When a nobody teacher making USA average salary goes to Turbo Tax and says "I paid $1000 in sales tax, I want to deduct that" or whatever, I don't expect Turbo Tax is all that concerned when I get caught by NYState saying "um, no you didn't" They do millions of taxes per year on random-ass people. Turbo Tax will not take a PR hit when I use their product, get audited, get caught, and get penalized. They might not even notice.
When an accounting firm lands a client as big as Trump Org, they brag about that. "Oh, we did X and Y and Z and saved them millions" they say, to attract other rich clients. This is where your "due dilligence" kicks in. Banks, tax professionals, accountants and lawyers who get caught with a cheating client should also take a hit -- and I believe in this case, they already have.
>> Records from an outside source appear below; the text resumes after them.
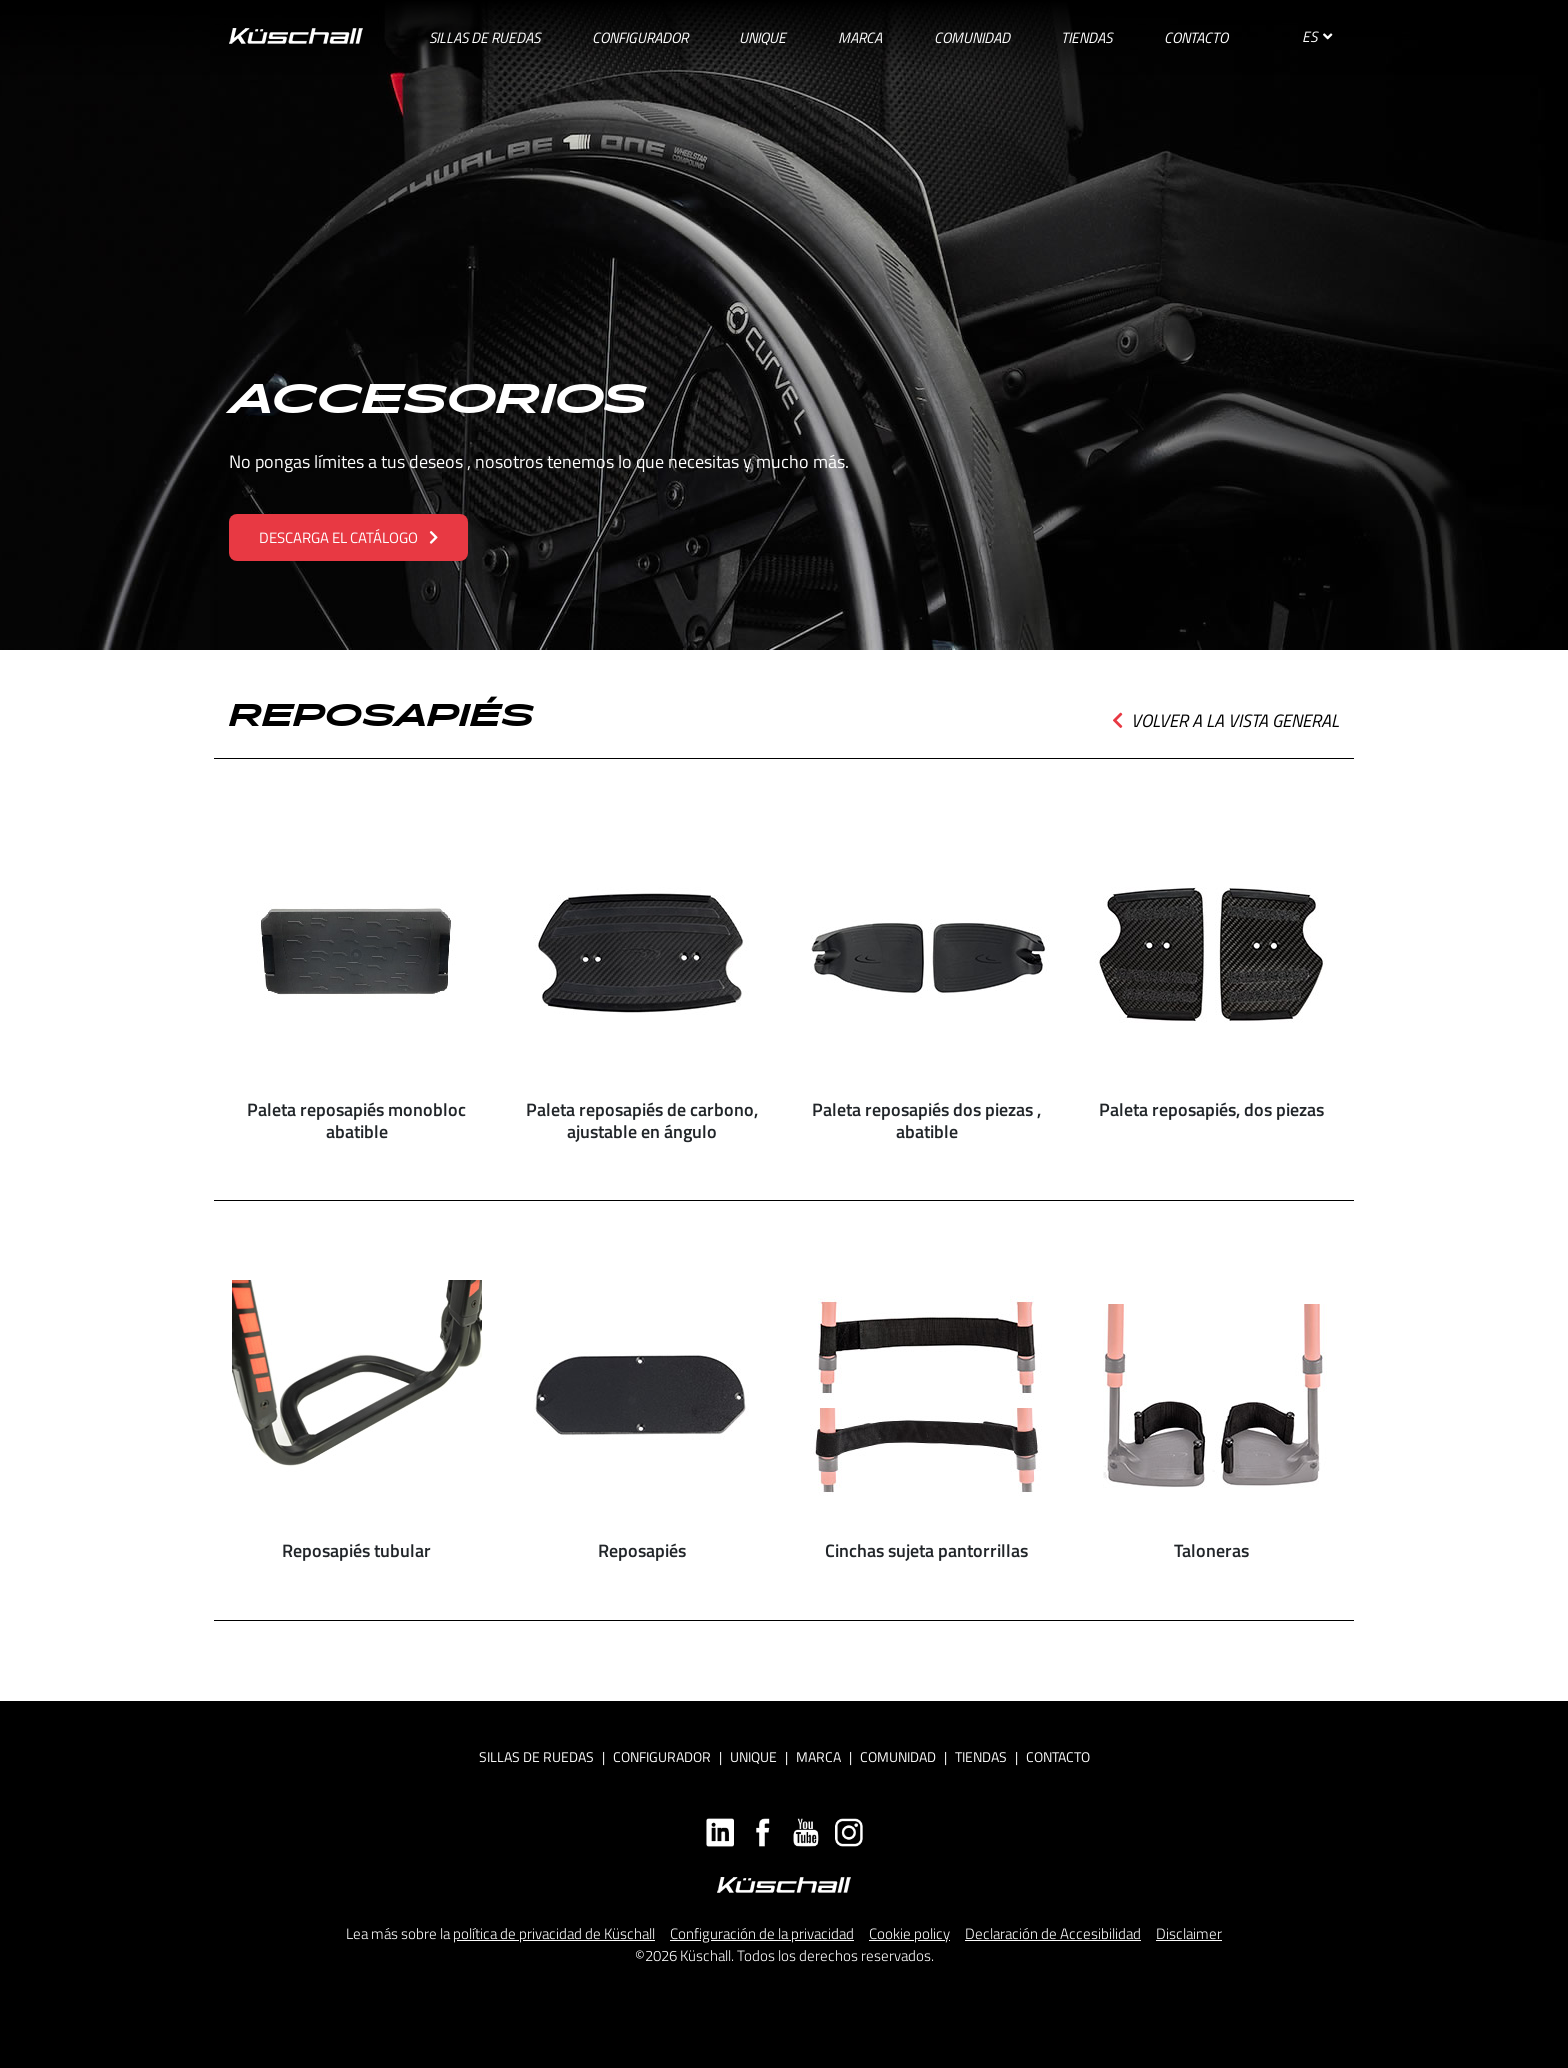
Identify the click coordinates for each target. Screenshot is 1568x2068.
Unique (753, 1756)
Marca (818, 1756)
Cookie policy (909, 1933)
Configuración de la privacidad (762, 1933)
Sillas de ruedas (536, 1756)
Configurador (662, 1756)
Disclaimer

Maybe they can do due dilligence, maybe they just should, but I would bet they have contracts or other paperwork along the lines of a EULA. "If you cheat and we don't bother to find out, it's still your fault" kind of language, to protect them from exactly this.
Hopefully we get a result that actually shows America that not even the rich are above the law. The evidence seems pretty clear. Trump Org could, at best, claim it was all a big accident because the numbers were given by two different departments, which in turn, is admission they're not capable of running a large business. Even that could easily fail in a court of law. Once it's proven that this was intentional behavior, the exact hand that signed the form should no longer matter. The target is Trump Org, for now, not an individual CEO, exec, or file clerk.